The forking paths of a Choose book propose a conception of character that differs from that of traditional novels. If a character is defined by the choices she makes, then perhaps these books have no true central character. This main character makes all the choices, effectively nullifying her own identity. If you make every choice, you are no one. But if you understand character a bit differently—as a range of possibilities, rather than as a series of inevitable decisions—then the protagonists of Choose books are truer, fuller expressions of identity than characters whose novels allow them only one plotline. Each of these protagonists contains an array of potential destinies, rather than just one. Each holds the shadow selves of other lives she could have led.

If you want to read about the pleasure of killing these shadow selves, continue to RISK.

If you’d rather hear Packard talk about his own regrettable choices, skip to IMPULSES.

RISK

The warning at the beginning of every Choose Your Own Adventure is also a promise: “You are responsible because you choose! . . . Think carefully before you make a move! One mistake may be your last.” It’s not just saying, You are in control, but also You will find yourself in pleasurable danger.

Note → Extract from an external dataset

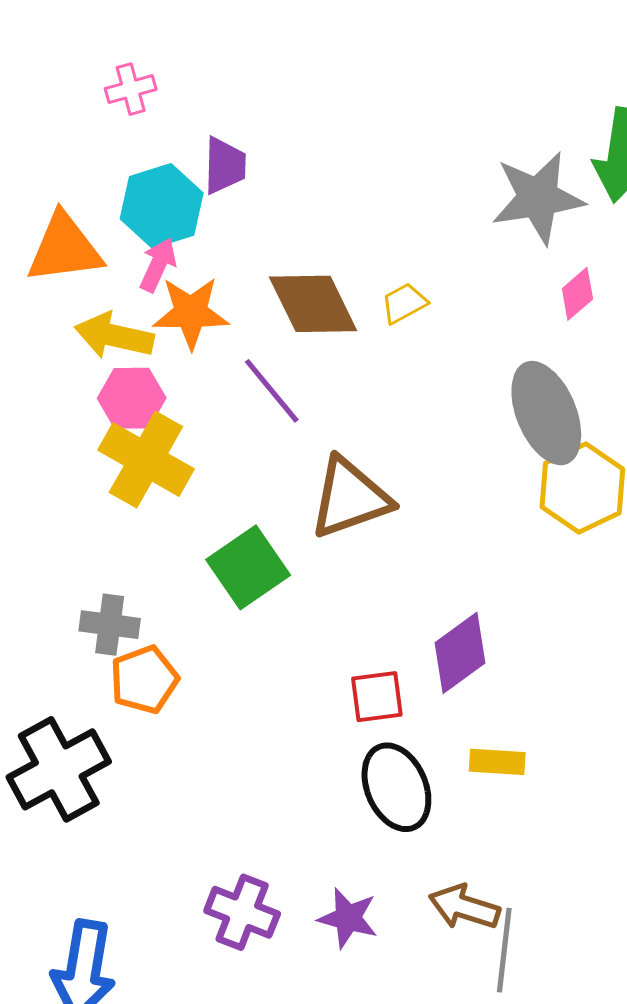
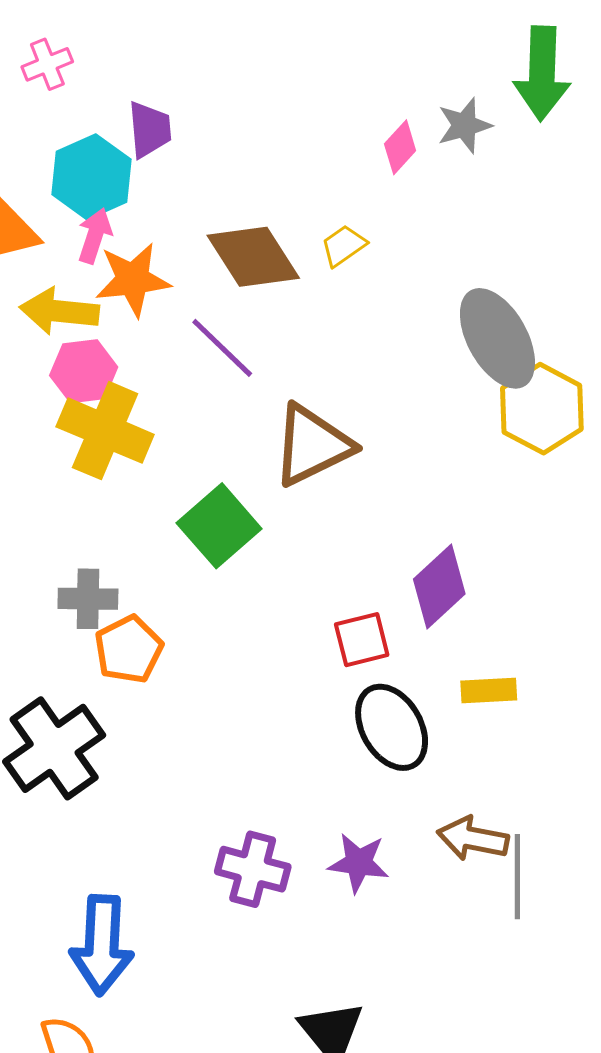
gray star: (538, 198) -> (464, 125), size x0.6
pink diamond: (577, 294) -> (400, 147), moved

You love the dangerous women in these books. You love the power-hungry vampire countess. You love the beautiful Italian secret agent with a long, sharp nose who double-crosses you on Cape Cod. You adore the villainous gem dealer with cat’s-eye glasses and a pond of pet piranhas. You love these evil women because they do the opposite of pleasing everyone. They offer another way to be a woman, another way to be alive. You don’t mind if they kill you. You love endings where you die.

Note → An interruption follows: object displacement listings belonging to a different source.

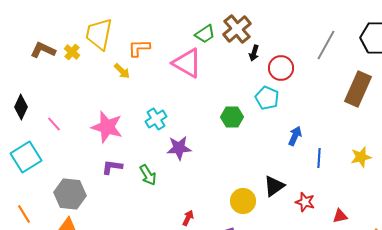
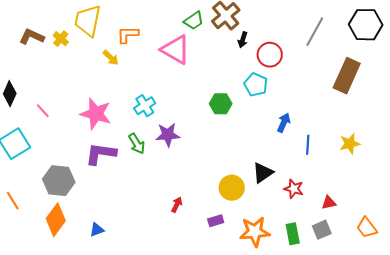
purple L-shape: (112, 167) -> (101, 154), size x1.5
green arrow: (148, 175) -> (137, 144), moved

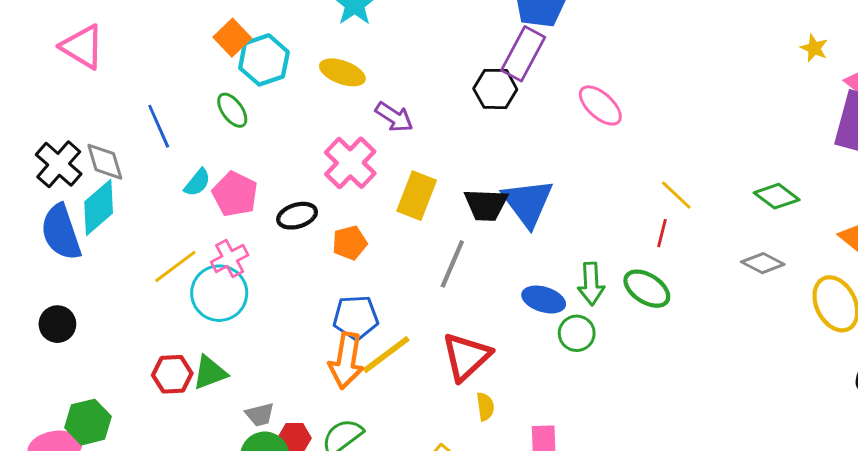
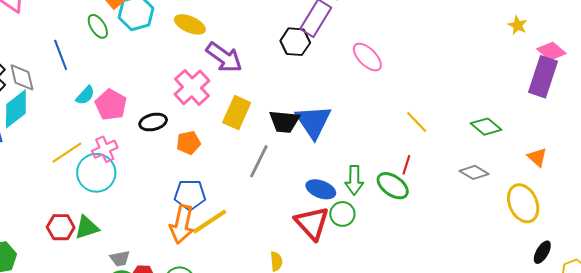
green ellipse: (232, 110) -> (98, 26), moved
purple arrow: (394, 117) -> (224, 57), size x1.4
red line: (662, 233) -> (406, 165), moved
red triangle: (466, 357) -> (312, 223), moved, turned -33

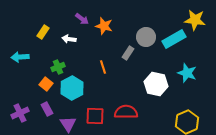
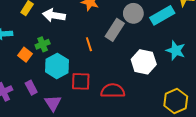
white arrow: (69, 39) -> (54, 15), size x1.5
gray rectangle: (128, 53) -> (115, 30), size x1.5
orange square: (46, 84) -> (25, 55), moved
red square: (95, 116) -> (81, 81), moved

“Every kid gets a laurel wreath? This is why Rome is falling.”
Cartoon by Trevor Spaulding

The deaths in these books are intoxicating because they are never final. No matter how the story ends—you are sliced in half by a portal that sends your torso to the future and your legs to the past; you are paralyzed by a pair of good-looking vampires as they waltz through the baggage car of a Transylvanian train; you learn that you exist only in the dreams of an unconscious middle-aged man, and will stop existing if he ever wakes up—you can always go back and make another set of choices. The fact of multiple endings offers a sense of freedom and safety at once, reconciling two conflicting desires of childhood: autonomy and protection.

The eighteenth-century philosopher Edmund Burke, in his theory of the sublime, observed the appeal of regarding danger from a position of safety, arguing that “whatever is fitted in any sort to excite the ideas of pain, and danger . . . is a source of the sublime; that is, it is productive of the strongest emotion which the mind is capable of feeling.” It’s the thrill of watching a powerful waterfall from a sturdy boulder, or reading about your own death in a book that will let you resurrect yourself.

If you’re tired of meditations on selfhood and sublimity, skip to meeting Packard in MEETING.

If you want to read about what happens when books and readers break the rules, proceed to CHEATING (or maybe you already have).

CHEATING

No Choose Your Own Adventure breaks the rules more seductively than “Inside UFO 54-40,” which opens with a special warning: “While you are on board UFO 54-40, you may hear about Ultima, the planet of paradise, and you may wonder if one of your adventures will lead you there. . . . No one can get there by making choices or following instructions!”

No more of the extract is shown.